Available records:
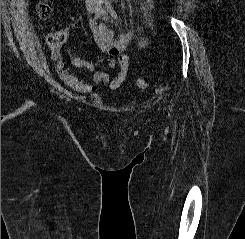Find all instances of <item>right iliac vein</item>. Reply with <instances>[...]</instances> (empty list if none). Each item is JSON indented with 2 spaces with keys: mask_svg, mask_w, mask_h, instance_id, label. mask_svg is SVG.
<instances>
[{
  "mask_svg": "<svg viewBox=\"0 0 245 239\" xmlns=\"http://www.w3.org/2000/svg\"><path fill=\"white\" fill-rule=\"evenodd\" d=\"M87 11H88V13H93L95 11L94 5H88L87 6Z\"/></svg>",
  "mask_w": 245,
  "mask_h": 239,
  "instance_id": "right-iliac-vein-1",
  "label": "right iliac vein"
}]
</instances>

About this exercise: Pictures aside, return all of the material exactly as written.

Result for this exercise:
Find all instances of <item>right iliac vein</item>. Reply with <instances>[...]</instances> (empty list if none). Each item is JSON indented with 2 spaces with keys: mask_svg, mask_w, mask_h, instance_id, label. mask_svg is SVG.
<instances>
[{
  "mask_svg": "<svg viewBox=\"0 0 245 239\" xmlns=\"http://www.w3.org/2000/svg\"><path fill=\"white\" fill-rule=\"evenodd\" d=\"M87 11H88V13H93L95 11L94 5H88L87 6Z\"/></svg>",
  "mask_w": 245,
  "mask_h": 239,
  "instance_id": "right-iliac-vein-1",
  "label": "right iliac vein"
}]
</instances>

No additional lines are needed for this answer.